По второму куплету музыкальные чехи отлично схватили мотив припева и с величайшим одушевлением подхватывали: «slawa! slawa!» Выбор вышел пресчастливый. В этой «славе», которую у нас распевают, не придавая этому слову никакого особого значения, все равно как «Дунай мой Дунай, сын Иванович Дунай», чехи услыхали русский отклик на их призыв «russow» к «slowianskej wzajemnosci». Пять или более раз меня заставили пропеть «кузнеца», получившего вдруг в этот вечер некоторое международное значение, которого, конечно, никогда не имел в виду тот, кто сложил эту песню. Пир закончился поднесением Фричу от всех присутствовавших чехов большой бронзовой чернильницы, которая, вероятно, и нынче стоит на его камине в rue de l'Ouest. Чехи вообще предполагают в русских любви к славянству несравненно более, чем мы ее имеем. Из наших современных литераторов чехи почти все знают одного И. С. Аксакова. В его стремлениях они видят стремления целой России и очень сожалеют, что такой хороший и разумный человек, как г. Аксаков, не умеет воздержать нас от централизаторства, преобладающего в нашем славянском чувстве. О наших писателях-космополитах чехи здешние, разумеется, не знают ничего, да, вероятно, и не подозревают, чтобы у первых, по их мнению, славян — у Russow — были такие странные писатели! Чехи не могут вообразить народа-космополита и, как очень жаркие патриоты, иногда уже делаются довольно странны с своим пуризмом; но как же сравнить несколько узкого чеха с одной безобразною русской личностью, доведшею известный пражский кружок сначала до столбняка, а потом до ярости и презрения! Личность эта была русская барыня, молодая, красивая, лингвистка и вояжерка. Приехала она в чешскую Прагу с детьми и, демократизируя за границею, как вообще делают наши молодые люди «благородных фамилий», познакомилась с большою здешнею патриоткою, дочерью «obuwnika» (сапожника), Жозефиною Моурек, очень просвещенною и знающею почти все европейские языки девушкою, о которой я вспоминал в начале моего письма. Сблизившись до известной степени с Моурек, она сказала ей в одном разговоре: «Как вы счастливы, что у вас два родных языка! Это удивительно приятно, что каждый чех в колыбели уже по необходимости говорит по-чешски и по-немецки!»

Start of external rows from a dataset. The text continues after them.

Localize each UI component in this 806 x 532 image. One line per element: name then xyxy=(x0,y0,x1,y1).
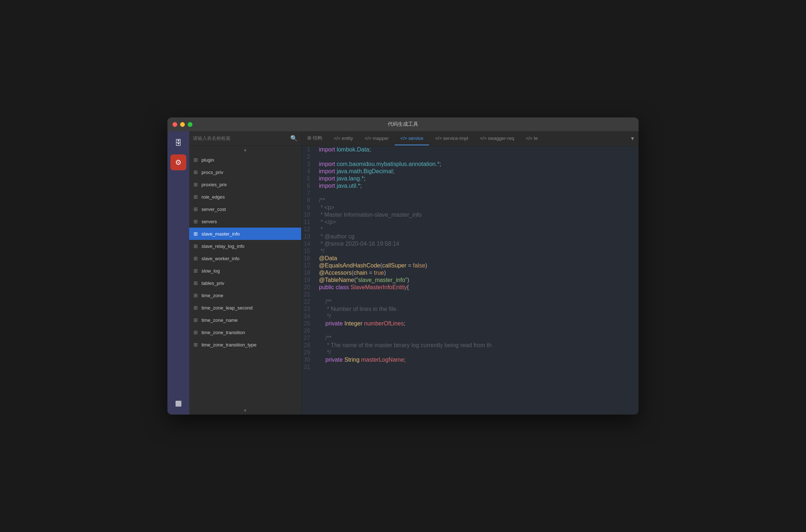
line-content: /** xyxy=(316,334,639,342)
line-number: 24 xyxy=(302,313,316,320)
tab-item[interactable]: </> entity xyxy=(328,132,359,145)
table-name: time_zone_transition_type xyxy=(202,342,257,348)
table-item[interactable]: ⊞time_zone_transition_type xyxy=(189,338,301,351)
table-item[interactable]: ⊞servers xyxy=(189,215,301,228)
table-item[interactable]: ⊞proxies_priv xyxy=(189,178,301,191)
table-name: time_zone_transition xyxy=(202,330,245,335)
line-content: * <p> xyxy=(316,204,639,211)
line-number: 4 xyxy=(302,168,316,175)
main-area: 🗄 ⚙ ▦ 🔍 ▲ ⊞plugin⊞procs_priv⊞proxies_pri… xyxy=(167,131,639,415)
table-name: tables_priv xyxy=(202,280,224,286)
line-number: 26 xyxy=(302,327,316,334)
code-line: 1import lombok.Data; xyxy=(302,146,639,153)
table-item[interactable]: ⊞procs_priv xyxy=(189,166,301,178)
table-item[interactable]: ⊞role_edges xyxy=(189,191,301,203)
sidebar-icons: 🗄 ⚙ ▦ xyxy=(167,131,189,415)
code-area: ⊞ 结构</> entity</> mapper</> service</> s… xyxy=(302,131,639,415)
line-content: /** xyxy=(316,298,639,306)
sidebar-icon-settings[interactable]: ⚙ xyxy=(170,154,186,170)
line-number: 10 xyxy=(302,211,316,219)
table-name: time_zone xyxy=(202,293,223,298)
close-button[interactable] xyxy=(173,122,177,127)
line-number: 25 xyxy=(302,320,316,327)
table-item[interactable]: ⊞server_cost xyxy=(189,203,301,215)
table-item[interactable]: ⊞time_zone xyxy=(189,289,301,302)
line-number: 15 xyxy=(302,248,316,255)
line-number: 8 xyxy=(302,197,316,204)
table-item[interactable]: ⊞slave_worker_info xyxy=(189,252,301,265)
window-title: 代码生成工具 xyxy=(388,121,418,128)
code-line: 25 private Integer numberOfLines; xyxy=(302,320,639,327)
code-line: 23 * Number of lines in the file. xyxy=(302,306,639,313)
table-name: time_zone_leap_second xyxy=(202,305,253,311)
table-item[interactable]: ⊞time_zone_name xyxy=(189,314,301,326)
table-list: ⊞plugin⊞procs_priv⊞proxies_priv⊞role_edg… xyxy=(189,154,301,407)
line-content: * Number of lines in the file. xyxy=(316,306,639,313)
table-grid-icon: ⊞ xyxy=(194,219,198,224)
code-line: 30 private String masterLogName; xyxy=(302,356,639,363)
line-content: */ xyxy=(316,349,639,356)
line-content: import java.util.*; xyxy=(316,182,639,190)
table-item[interactable]: ⊞time_zone_transition xyxy=(189,326,301,338)
table-item[interactable]: ⊞plugin xyxy=(189,154,301,166)
table-grid-icon: ⊞ xyxy=(194,329,198,335)
table-name: procs_priv xyxy=(202,170,223,175)
table-grid-icon: ⊞ xyxy=(194,292,198,298)
table-item[interactable]: ⊞tables_priv xyxy=(189,277,301,289)
line-number: 13 xyxy=(302,233,316,240)
table-item[interactable]: ⊞slave_relay_log_info xyxy=(189,240,301,252)
code-line: 4import java.math.BigDecimal; xyxy=(302,168,639,175)
table-grid-icon: ⊞ xyxy=(194,206,198,212)
scroll-down-arrow[interactable]: ▼ xyxy=(189,407,301,414)
line-content: */ xyxy=(316,248,639,255)
minimize-button[interactable] xyxy=(180,122,185,127)
search-icon[interactable]: 🔍 xyxy=(290,135,298,142)
tab-item[interactable]: </> service xyxy=(395,132,429,145)
code-line: 21 xyxy=(302,291,639,298)
tab-item[interactable]: </> te xyxy=(520,132,544,145)
table-grid-icon: ⊞ xyxy=(194,342,198,348)
code-line: 14 * @since 2020-04-16 19:58:14 xyxy=(302,240,639,248)
table-name: role_edges xyxy=(202,194,225,200)
table-grid-icon: ⊞ xyxy=(194,255,198,261)
code-line: 8/** xyxy=(302,197,639,204)
code-line: 24 */ xyxy=(302,313,639,320)
settings-icon: ⚙ xyxy=(175,158,182,167)
search-input[interactable] xyxy=(193,136,290,141)
tab-item[interactable]: </> swagger-req xyxy=(474,132,520,145)
code-line: 27 /** xyxy=(302,334,639,342)
line-content: * xyxy=(316,226,639,233)
table-name: proxies_priv xyxy=(202,182,227,187)
tab-overflow-button[interactable]: ▼ xyxy=(626,132,639,145)
sidebar-icon-qr[interactable]: ▦ xyxy=(170,395,186,411)
table-grid-icon: ⊞ xyxy=(194,305,198,311)
code-line: 28 * The name of the master binary log c… xyxy=(302,342,639,349)
line-number: 5 xyxy=(302,175,316,182)
table-name: slave_worker_info xyxy=(202,256,240,261)
code-line: 18@Accessors(chain = true) xyxy=(302,269,639,277)
code-content[interactable]: 1import lombok.Data;2 3import com.baomid… xyxy=(302,146,639,415)
code-line: 2 xyxy=(302,153,639,161)
line-number: 12 xyxy=(302,226,316,233)
table-item[interactable]: ⊞time_zone_leap_second xyxy=(189,302,301,314)
maximize-button[interactable] xyxy=(188,122,192,127)
table-name: server_cost xyxy=(202,207,226,212)
line-content: /** xyxy=(316,197,639,204)
line-content xyxy=(316,363,639,371)
table-list-panel: 🔍 ▲ ⊞plugin⊞procs_priv⊞proxies_priv⊞role… xyxy=(189,131,302,415)
table-item[interactable]: ⊞slave_master_info xyxy=(189,228,301,240)
line-content: import java.math.BigDecimal; xyxy=(316,168,639,175)
line-number: 6 xyxy=(302,182,316,190)
line-number: 29 xyxy=(302,349,316,356)
table-item[interactable]: ⊞slow_log xyxy=(189,265,301,277)
tab-item[interactable]: </> service-impl xyxy=(429,132,474,145)
sidebar-icon-database[interactable]: 🗄 xyxy=(170,135,186,151)
code-line: 6import java.util.*; xyxy=(302,182,639,190)
line-content xyxy=(316,190,639,197)
line-number: 3 xyxy=(302,161,316,168)
table-grid-icon: ⊞ xyxy=(194,280,198,286)
tab-item[interactable]: ⊞ 结构 xyxy=(302,131,328,146)
scroll-up-arrow[interactable]: ▲ xyxy=(189,146,301,153)
titlebar: 代码生成工具 xyxy=(167,117,639,131)
tab-item[interactable]: </> mapper xyxy=(359,132,395,145)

Можете вы себе представить такое bon mot![74] Думайте — не придумаете, что бы глупее можно было сказать чеху или чешке. То, что они, порабощенные немцами, считают своим несчастьем и чему подчиняются только по печальной необходимости, то в понятии русской барыни счастье! По ней, надо полагать, будь наша страна в таких отношениях к Англии или, еще лучше, к Франции, в каких находится несчастная Богемия к Австрии, это было бы «счастье!»… По аналогии так выходит. В Праге многие знают этот удивительный разговор и, передавая его каждому русскому, с ужасом спрашивают: «Как это у вас выходят такие люди из вашей цивилизации?» Наш край, друзья, дубровен: у нас дураков не орут и не сеют, а они сами родятся. Мы нынче космополиты, завтра патриоты, послезавтра нигилисты — и все это как ветер подует. Прочно взялось только одно: мы чиновники и хотим ими остаться до века, изощряясь лишь сообразно духу времени греть под своими вицмундирами то симпатии к самовознаграждению, то симпатии к неподвижному statu quo,[75] то сугубую слабость к некоторому умеренному нигилизму.
ОПЯТЬ ЕЛИСЕЕВЦЫ
Мои первые два письма о парижской жизни, неудовлетворительные, как мне кажется, решительно во всех отношениях, особенно не удовлетворили многих читателей журнала, интересующихся парижскою жизнью русских людей большого света. Хотя я и оговаривался в моем первом письме, что сведения мои о людях этого круга особенно бедны, но читатели мои оказались слишком неснисходительными, и мне передано много желаний, чтоб я еще раз возвратился к русским людям soit disant[76] избранного общества и написал хоть сколько-нибудь поподробнее, что я знаю о их парижском житье.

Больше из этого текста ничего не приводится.